Policy and Regulation

Regulators look to beef up sustainability assurance

Canary Wharf financial district, London: The UK has had plans to overhaul the audit regime since 2019 but they are currently delayed (Photo: Chris Ratcliffe/Bloomberg)

New measures about the assurance of ESG reporting aim at ensuring its credibility and will affect the provision of auditing services in the EU and UK.

Regulators and policymakers are moving ahead with measures to legislate the assurance of environmental, social and governance reporting, to ensure its credibility and reliability. And the subsequent demand for assurance has led to auditing companies undergoing both an expansion and a revamp.

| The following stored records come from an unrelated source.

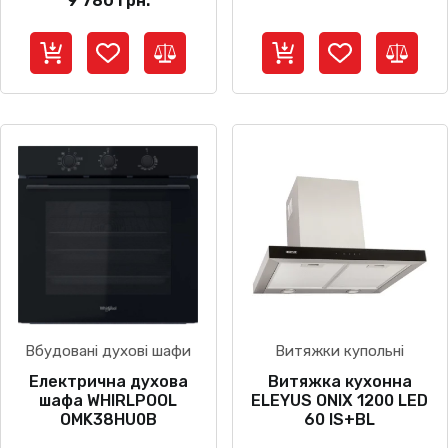
9 780
грн.
ціна:
ці
15
11
759 грн..
99
Вбудовані духові шафи
Витяжки купольні
Електрична духова
Витяжка кухонна
шафа WHIRLPOOL
ELEYUS ONIX 1200 LED
OMK38HU0B
60 IS+BL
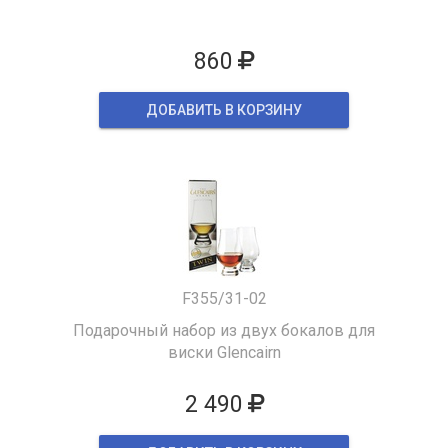
860
ДОБАВИТЬ В КОРЗИНУ
F355/31-02
Подарочный набор из двух бокалов для
виски Glencairn
2 490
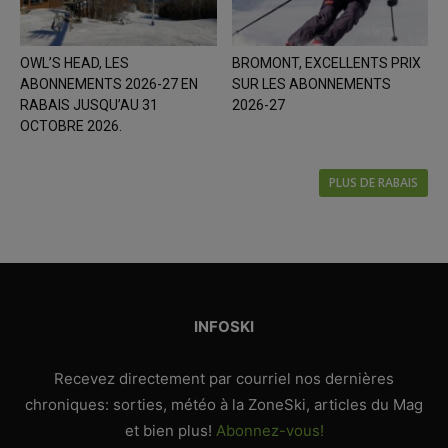
OWL’S HEAD, LES
BROMONT, EXCELLENTS PRIX
ABONNEMENTS 2026-27 EN
SUR LES ABONNEMENTS
RABAIS JUSQU’AU 31
2026-27
OCTOBRE 2026.
PLUS DE RABAIS
INFOSKI
Recevez directement par courriel nos dernières
chroniques: sorties, météo à la ZoneSki, articles du Mag
et bien plus!
Abonnez-vous!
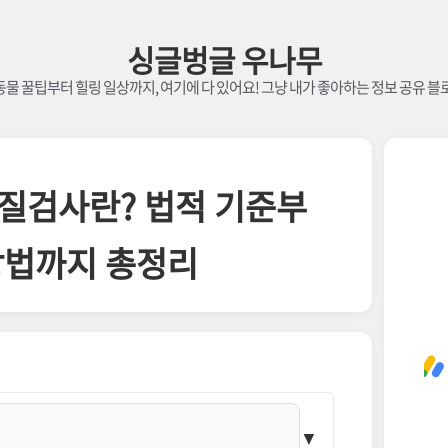
싱글벙글 우나무
물 꿀팁부터 힐링 일상까지, 여기에 다 있어요! 그냥 내가 좋아하는 정보 공유 블
질검사란? 법적 기준부
방법까지 총정리
▼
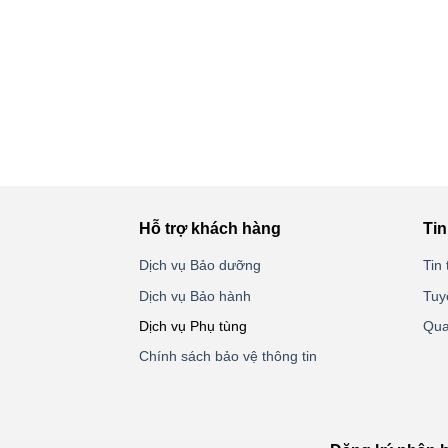
Hỗ trợ khách hàng
Tin
Dịch vụ Bảo dưỡng
Tin 
Dịch vụ Bảo hành
Tuy
Dịch vụ Phụ tùng
Qua
Chính sách bảo vệ thông tin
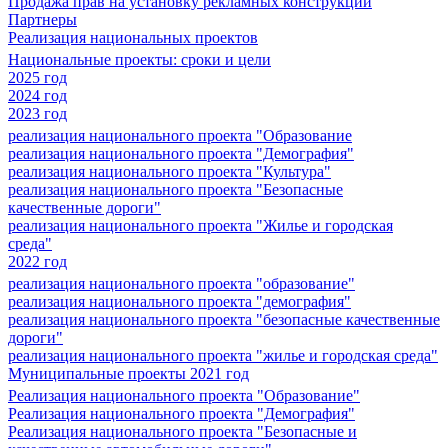
Продажа прав на установку рекламных конструкций
Партнеры
Реализация национальных проектов
Национальные проекты: сроки и цели
2025 год
2024 год
2023 год
реализация национального проекта "Образование
реализация национального проекта "Демография"
реализация национального проекта "Культура"
реализация национального проекта "Безопасные
качественные дороги"
реализация национального проекта "Жилье и городская
среда"
2022 год
реализация национального проекта "образование"
реализация национального проекта "демография"
реализация национального проекта "безопасные качественные
дороги"
реализация национального проекта "жилье и городская среда"
Муниципальные проекты 2021 год
Реализация национального проекта "Образование"
Реализация национального проекта "Демография"
Реализация национального проекта "Безопасные и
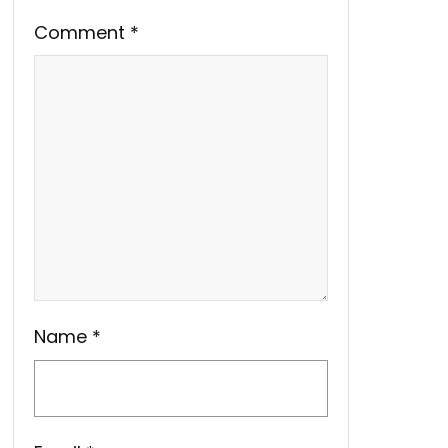
Comment
*
Name
*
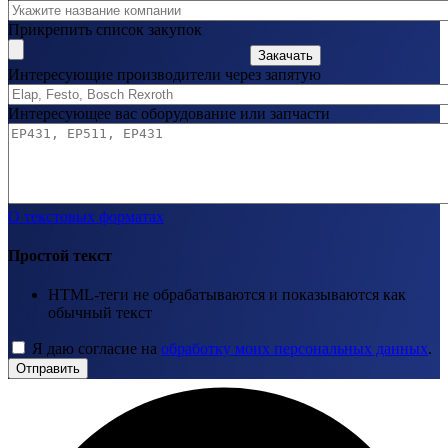
Прикрепить список закупок
Закачать
Интересующие производители через запятую
Интересующее вас оборудование или запчасти
О текстовых форматах
Простой текст
HTML-теги не обрабатываются и показываются как
обычный текст
Я даю согласие на
обработку моих персональных данных
.
Отправить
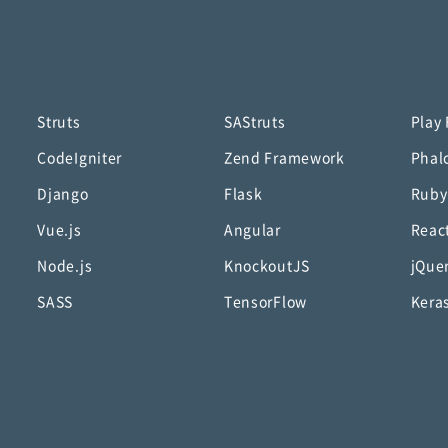
Struts
SAStruts
Play
CodeIgniter
Zend Framework
Phal
Django
Flask
Ruby
Vue.js
Angular
Reac
Node.js
KnockoutJS
jQue
SASS
TensorFlow
Kera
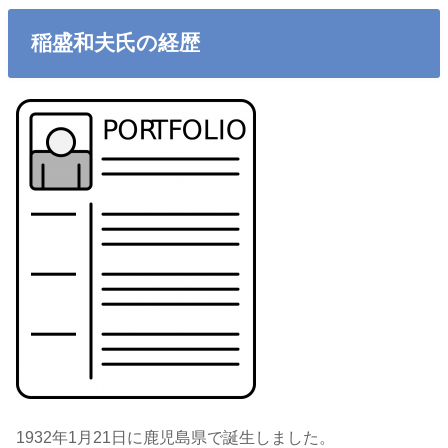
稲盛和夫氏の経歴
1932年1月21日に鹿児島県で誕生しました。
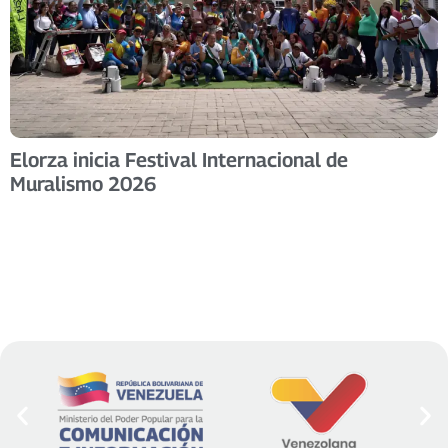
Elorza inicia Festival Internacional de
Muralismo 2026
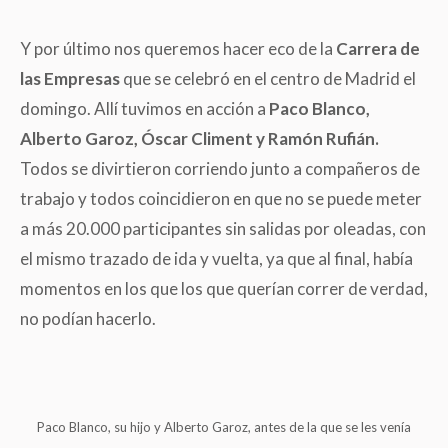
Y por último nos queremos hacer eco de la
Carrera de
las Empresas
que se celebró en el centro de Madrid el
domingo. Allí tuvimos en acción a
Paco Blanco,
Alberto Garoz, Óscar Climent y Ramón Rufián.
Todos se divirtieron corriendo junto a compañeros de
trabajo y todos coincidieron en que no se puede meter
a más 20.000 participantes sin salidas por oleadas, con
el mismo trazado de ida y vuelta, ya que al final, había
momentos en los que los que querían correr de verdad,
no podían hacerlo.
Paco Blanco, su hijo y Alberto Garoz, antes de la que se les venía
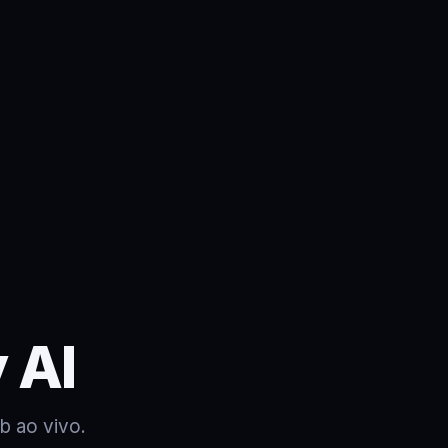
 AI
b ao vivo.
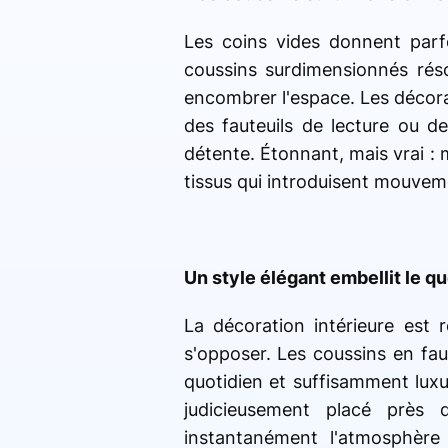
Les coins vides donnent parf
coussins surdimensionnés rés
encombrer l'espace. Les décora
des fauteuils de lecture ou de
détente. Étonnant, mais vrai : 
tissus qui introduisent mouvem
Un style élégant embellit le qu
La décoration intérieure est 
s'opposer. Les coussins en faus
quotidien et suffisamment luxu
judicieusement placé près
instantanément l'atmosphère 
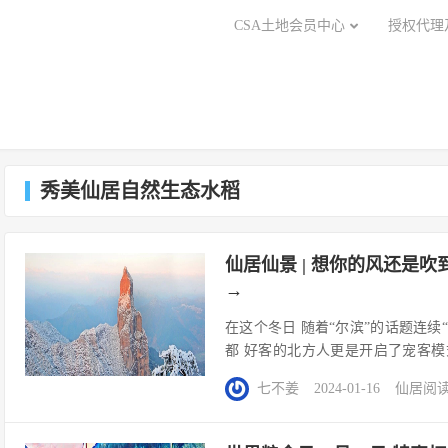
CSA土地会员中心
授权代理
秀美仙居自然生态水稻
仙居仙景 | 想你的风还是
→
在这个冬日 随着“尔滨”的话题连续
都 好客的北方人更是开启了宠客模
XIANJU XIANJING ·赏·仙
七不姜
2024-01-16
仙居
阅读(
迎“尔滨”老铁们来仙居，赏仙景 做几日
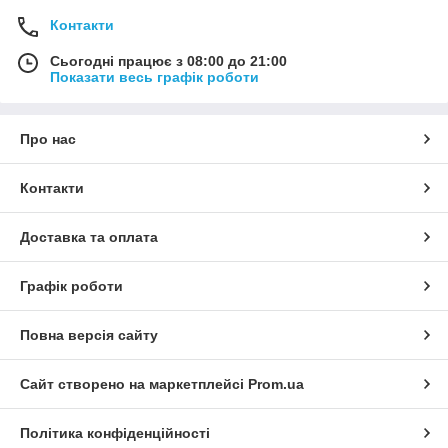
Контакти
Сьогодні працює з 08:00 до 21:00
Показати весь графік роботи
Про нас
Контакти
Доставка та оплата
Графік роботи
Повна версія сайту
Сайт створено на маркетплейсі
Prom.ua
Політика конфіденційності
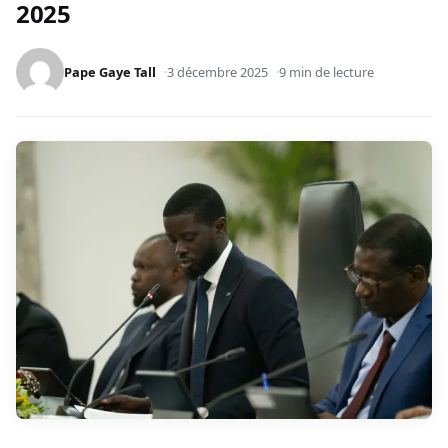
2025
Pape Gaye Tall
3 décembre 2025
9 min de lecture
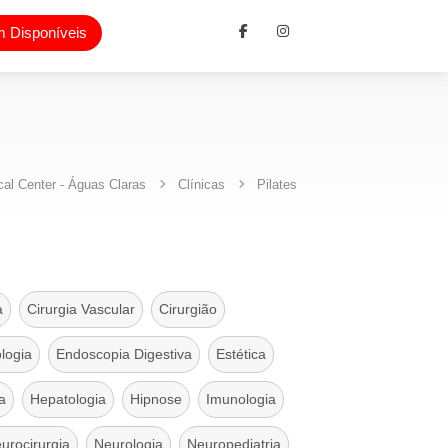
 Disponíveis
al Center - Águas Claras
Clínicas
Pilates
a
Cirurgia Vascular
Cirurgião
logia
Endoscopia Digestiva
Estética
a
Hepatologia
Hipnose
Imunologia
urocirurgia
Neurologia
Neuropediatria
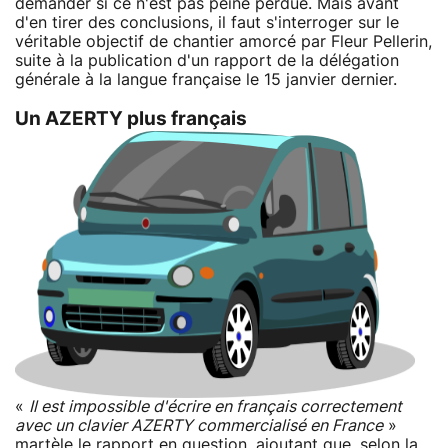
demander si ce n'est pas peine perdue. Mais avant
d'en tirer des conclusions, il faut s'interroger sur le
véritable objectif de chantier amorcé par Fleur Pellerin,
suite à la publication d'un rapport de la délégation
générale à la langue française le 15 janvier dernier.
Un AZERTY plus français
«
Il est impossible d'écrire en français correctement
avec un clavier AZERTY commercialisé en France
»
martèle
le rapport en question, ajoutant que, selon la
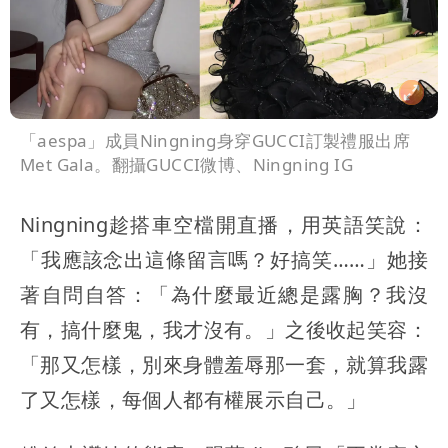
「aespa」成員Ningning身穿GUCCI訂製禮服出席
Met Gala。翻攝GUCCI微博、Ningning IG
Ningning趁搭車空檔開直播，用英語笑說：
「我應該念出這條留言嗎？好搞笑……」她接
著自問自答：「為什麼最近總是露胸？我沒
有，搞什麼鬼，我才沒有。」之後收起笑容：
「那又怎樣，別來身體羞辱那一套，就算我露
了又怎樣，每個人都有權展示自己。」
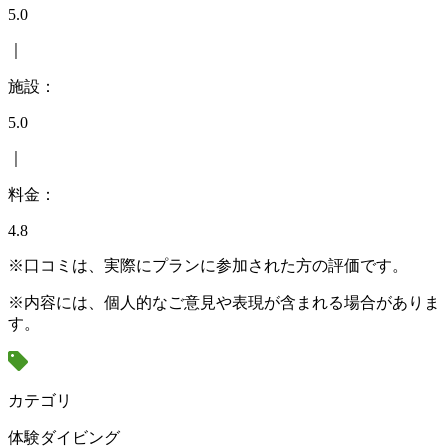
5.0
｜
施設：
5.0
｜
料金：
4.8
※口コミは、実際にプランに参加された方の評価です。
※内容には、個人的なご意見や表現が含まれる場合がありま
す。
カテゴリ
体験ダイビング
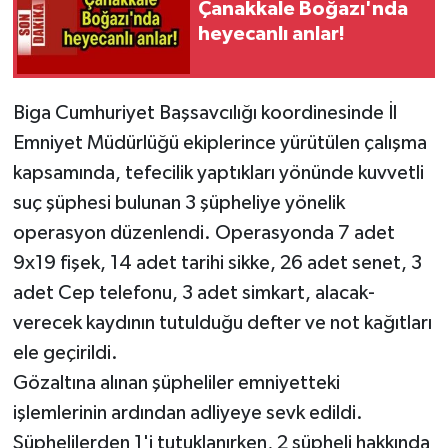
Çanakkale Boğazı'nda
heyecanlı anlar!
Biga Cumhuriyet Başsavcılığı koordinesinde İl
Emniyet Müdürlüğü ekiplerince yürütülen çalışma
kapsamında, tefecilik yaptıkları yönünde kuvvetli
suç şüphesi bulunan 3 şüpheliye yönelik
operasyon düzenlendi. Operasyonda 7 adet
9x19 fişek, 14 adet tarihi sikke, 26 adet senet, 3
adet Cep telefonu, 3 adet simkart, alacak-
verecek kaydının tutulduğu defter ve not kağıtları
ele geçirildi.
Gözaltına alınan şüpheliler emniyetteki
işlemlerinin ardından adliyeye sevk edildi.
Şüphelilerden 1'i tutuklanırken, 2 şüpheli hakkında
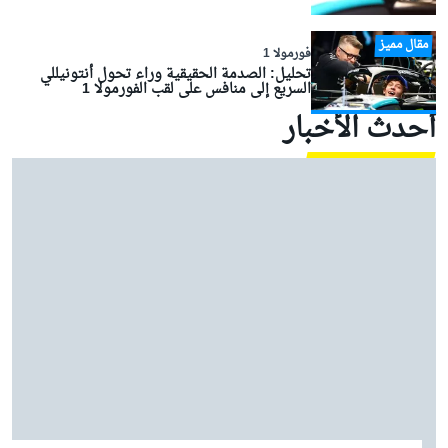
مقال مميز
فورمولا 1
تحليل: الصدمة الحقيقية وراء تحول أنتونيللي
السريع إلى منافس على لقب الفورمولا 1
أحدث الأخبار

The EU has introduced mandatory assurance requirements under its Corporate Sustainability Reporting Directive. Meanwhile, the UK has had plans for an overhaul of its audit regime since 2019 when it proposed the creation of a new audit regulator, the Audit, Reporting and Governance Authority, to replace the current Financial Reporting Council.

The UK move was spurred by several financial audit scandals, including the collapse of construction company Carillion and high street cafe chain Patisserie Valerie. 

While UK legislation is delayed, the FRC has recently opened a consultation on updates to its 2018 corporate governance code, which include the introduction of assurance for sustainability information.

Andromeda Wood, vice president of regulatory strategy at software reporting platform Workiva, notes: “With the [UK] code applying on a ‘comply or explain basis’ and language such as ‘appropriate assurance’ and ‘assurance where necessary’ used in the consultation, a lot will depend on the regulator and investors.” 

The UK government’s latest update from May 2022 confirmed proposals for companies to implement an audit and assurance policy every three years – disclosing if and how the entity assures non-financial reporting – as well as a statement on how the entity prevents and detects material fraud.

“It will be up to the audit and assurance policy to decide whether companies need to commission external assurance, as well as the level of assurance that is required,” says Marijn van Diessen, a former McKinsey partner and now the chief commercial officer of STX, a company that trades biofuels and carbon offsets.

Mandatory approach

By contrast with the UK, the EU’s approach is mandatory and has a broader reach, with an estimated 50,000 companies operating in Europe having to comply.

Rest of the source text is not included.